» What the task requires
Look through the entries for the line containing "Image attached. <item>right". Then output that line and every line after it, exactly, to the end.

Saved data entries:
○ ○ ○ ○ ○

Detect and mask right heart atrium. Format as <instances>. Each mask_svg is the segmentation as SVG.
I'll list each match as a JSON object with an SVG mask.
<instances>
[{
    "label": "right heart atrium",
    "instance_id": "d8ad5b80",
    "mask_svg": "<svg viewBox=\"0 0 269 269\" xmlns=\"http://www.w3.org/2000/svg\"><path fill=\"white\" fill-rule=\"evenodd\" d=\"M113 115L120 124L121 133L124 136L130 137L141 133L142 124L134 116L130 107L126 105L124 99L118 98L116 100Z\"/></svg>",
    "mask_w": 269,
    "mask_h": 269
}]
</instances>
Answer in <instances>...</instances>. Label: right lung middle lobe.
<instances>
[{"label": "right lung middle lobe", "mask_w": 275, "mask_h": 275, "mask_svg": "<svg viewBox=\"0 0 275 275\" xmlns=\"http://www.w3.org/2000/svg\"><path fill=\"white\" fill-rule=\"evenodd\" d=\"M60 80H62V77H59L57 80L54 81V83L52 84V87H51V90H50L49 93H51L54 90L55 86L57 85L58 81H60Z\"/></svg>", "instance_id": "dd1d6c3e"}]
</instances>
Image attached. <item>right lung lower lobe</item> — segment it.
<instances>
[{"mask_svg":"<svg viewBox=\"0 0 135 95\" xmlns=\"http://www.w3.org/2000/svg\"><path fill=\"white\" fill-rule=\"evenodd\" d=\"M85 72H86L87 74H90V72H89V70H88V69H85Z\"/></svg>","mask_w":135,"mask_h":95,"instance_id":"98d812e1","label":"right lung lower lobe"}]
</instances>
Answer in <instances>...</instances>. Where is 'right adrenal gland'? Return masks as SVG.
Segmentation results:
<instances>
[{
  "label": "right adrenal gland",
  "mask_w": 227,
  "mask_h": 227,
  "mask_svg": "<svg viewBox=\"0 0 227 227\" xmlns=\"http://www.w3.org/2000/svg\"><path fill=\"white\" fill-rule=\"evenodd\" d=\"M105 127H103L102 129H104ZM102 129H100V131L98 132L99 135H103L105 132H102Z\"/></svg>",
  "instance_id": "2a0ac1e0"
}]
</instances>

○ ○ ○ ○ ○

» Solution to the exercise
Image attached. <item>right lung lower lobe</item> — segment it.
<instances>
[{"mask_svg":"<svg viewBox=\"0 0 135 95\" xmlns=\"http://www.w3.org/2000/svg\"><path fill=\"white\" fill-rule=\"evenodd\" d=\"M85 72H86L87 74H90V72H89V70H88V69H85Z\"/></svg>","mask_w":135,"mask_h":95,"instance_id":"98d812e1","label":"right lung lower lobe"}]
</instances>
Answer in <instances>...</instances>. Where is 'right adrenal gland'? Return masks as SVG.
Segmentation results:
<instances>
[{
  "label": "right adrenal gland",
  "mask_w": 227,
  "mask_h": 227,
  "mask_svg": "<svg viewBox=\"0 0 227 227\" xmlns=\"http://www.w3.org/2000/svg\"><path fill=\"white\" fill-rule=\"evenodd\" d=\"M105 127H103L102 129H104ZM102 129H100V131L98 132L99 135H103L105 132H102Z\"/></svg>",
  "instance_id": "2a0ac1e0"
}]
</instances>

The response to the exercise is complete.